Es mujer, militante de izquierda, reconocida por su lucha en defensa de la Escuela Pública. María Rosa Álvarez tiene 52 años y como vecina del barrio Cuatro Vientos, integrante de la comunidad de la Primaria 39, ingresó a la sala de sesiones donde se debiera respirar democracia y respeto por las disidencias.

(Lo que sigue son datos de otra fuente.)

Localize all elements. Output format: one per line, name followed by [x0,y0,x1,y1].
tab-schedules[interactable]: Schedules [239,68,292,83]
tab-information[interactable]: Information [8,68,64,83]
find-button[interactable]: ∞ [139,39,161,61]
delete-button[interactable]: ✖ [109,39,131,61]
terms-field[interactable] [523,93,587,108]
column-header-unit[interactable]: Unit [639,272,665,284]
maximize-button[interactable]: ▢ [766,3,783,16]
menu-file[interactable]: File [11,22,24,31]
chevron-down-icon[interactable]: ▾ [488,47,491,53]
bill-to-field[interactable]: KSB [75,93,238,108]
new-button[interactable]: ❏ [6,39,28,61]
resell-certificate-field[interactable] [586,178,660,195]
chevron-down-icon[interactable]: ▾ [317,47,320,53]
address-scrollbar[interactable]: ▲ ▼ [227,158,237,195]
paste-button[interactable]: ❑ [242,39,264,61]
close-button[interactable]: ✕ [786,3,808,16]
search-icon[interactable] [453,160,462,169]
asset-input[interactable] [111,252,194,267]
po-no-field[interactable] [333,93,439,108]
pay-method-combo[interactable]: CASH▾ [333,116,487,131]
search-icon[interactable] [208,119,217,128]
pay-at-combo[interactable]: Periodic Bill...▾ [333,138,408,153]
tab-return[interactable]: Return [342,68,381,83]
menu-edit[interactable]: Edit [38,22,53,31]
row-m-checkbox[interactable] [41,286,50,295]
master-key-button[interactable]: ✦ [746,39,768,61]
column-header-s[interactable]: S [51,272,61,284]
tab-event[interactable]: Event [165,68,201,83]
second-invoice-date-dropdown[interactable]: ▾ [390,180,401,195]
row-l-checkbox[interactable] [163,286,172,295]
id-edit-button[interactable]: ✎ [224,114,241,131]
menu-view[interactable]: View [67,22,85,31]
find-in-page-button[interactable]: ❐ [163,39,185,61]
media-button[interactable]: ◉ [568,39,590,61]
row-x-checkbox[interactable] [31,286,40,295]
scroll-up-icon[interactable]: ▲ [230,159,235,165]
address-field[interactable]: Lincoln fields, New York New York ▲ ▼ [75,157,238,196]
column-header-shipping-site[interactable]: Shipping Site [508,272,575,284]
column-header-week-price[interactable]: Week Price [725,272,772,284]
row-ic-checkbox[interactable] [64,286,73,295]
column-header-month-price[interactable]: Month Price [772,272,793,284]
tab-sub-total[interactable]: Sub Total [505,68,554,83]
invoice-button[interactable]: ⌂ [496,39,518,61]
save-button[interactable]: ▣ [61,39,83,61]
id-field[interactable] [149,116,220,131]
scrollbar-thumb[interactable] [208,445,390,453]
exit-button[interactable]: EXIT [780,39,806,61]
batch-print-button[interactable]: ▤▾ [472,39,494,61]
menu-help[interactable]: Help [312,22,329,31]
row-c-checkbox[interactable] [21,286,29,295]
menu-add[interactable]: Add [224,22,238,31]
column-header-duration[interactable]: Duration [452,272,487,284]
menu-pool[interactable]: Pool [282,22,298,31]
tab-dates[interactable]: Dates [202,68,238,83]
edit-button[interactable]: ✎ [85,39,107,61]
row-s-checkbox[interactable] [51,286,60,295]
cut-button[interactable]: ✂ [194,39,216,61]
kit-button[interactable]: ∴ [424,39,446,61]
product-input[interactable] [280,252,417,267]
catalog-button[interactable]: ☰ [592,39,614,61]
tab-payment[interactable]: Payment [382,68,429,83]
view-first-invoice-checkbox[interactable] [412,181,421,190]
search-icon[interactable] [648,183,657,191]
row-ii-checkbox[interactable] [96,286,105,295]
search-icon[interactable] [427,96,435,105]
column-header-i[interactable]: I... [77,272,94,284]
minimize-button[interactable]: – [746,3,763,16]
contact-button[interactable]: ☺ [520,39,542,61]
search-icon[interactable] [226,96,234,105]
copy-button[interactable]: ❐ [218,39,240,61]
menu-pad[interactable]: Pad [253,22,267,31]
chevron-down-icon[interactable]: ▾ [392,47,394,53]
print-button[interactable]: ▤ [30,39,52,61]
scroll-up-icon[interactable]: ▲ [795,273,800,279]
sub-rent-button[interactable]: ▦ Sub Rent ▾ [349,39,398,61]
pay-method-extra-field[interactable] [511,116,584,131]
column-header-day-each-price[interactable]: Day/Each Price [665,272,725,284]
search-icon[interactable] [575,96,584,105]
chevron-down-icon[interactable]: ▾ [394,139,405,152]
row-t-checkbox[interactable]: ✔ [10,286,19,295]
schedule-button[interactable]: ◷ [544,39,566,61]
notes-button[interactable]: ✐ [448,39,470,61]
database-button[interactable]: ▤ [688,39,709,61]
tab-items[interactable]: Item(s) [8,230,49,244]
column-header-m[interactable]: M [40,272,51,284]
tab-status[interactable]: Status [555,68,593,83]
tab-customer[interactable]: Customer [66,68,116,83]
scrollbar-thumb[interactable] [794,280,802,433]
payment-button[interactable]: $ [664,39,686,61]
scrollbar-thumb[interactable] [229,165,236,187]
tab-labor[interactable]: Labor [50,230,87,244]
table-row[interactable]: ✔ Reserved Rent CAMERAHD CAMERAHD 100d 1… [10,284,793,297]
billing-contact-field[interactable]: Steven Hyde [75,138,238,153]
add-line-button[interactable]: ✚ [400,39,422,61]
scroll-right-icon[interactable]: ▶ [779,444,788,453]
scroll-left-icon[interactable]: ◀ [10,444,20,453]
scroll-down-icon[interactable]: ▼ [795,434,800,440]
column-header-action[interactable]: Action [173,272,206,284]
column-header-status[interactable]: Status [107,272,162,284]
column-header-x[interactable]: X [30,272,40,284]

Justo en la convocatoria legislativa que tuvo como protagonistas a mujeres que cumplen un rol muy promocionado por el gobierno, Puntos Violetas, postas de recepción, escucha y orientación para aquellas mujeres que son víctima de violencia de género, se produjo un momento que no puede considerarse «contradicción». María Rosa, ubicada en el sector de la barra colmada por militantes de Puntos Violetas, intentó levantar unas fotos de la pésima comida que el Municipio entrega en las escuelas públicas. Recibió agresión verbal y física, maltrato institucional que no fue observado por la señora presidenta del cuerpo, Araceli Bellota quien suele decir conmovida que «no la obliguen a desalojar la sala (la barra) como se lo marca el reglamento».
«Me empezaron a empujar, apretar, pisar, codear, porque no quería que levanten las fotos de la comida que se entrega en las escuelas», manifestó a Desalambrar Tv.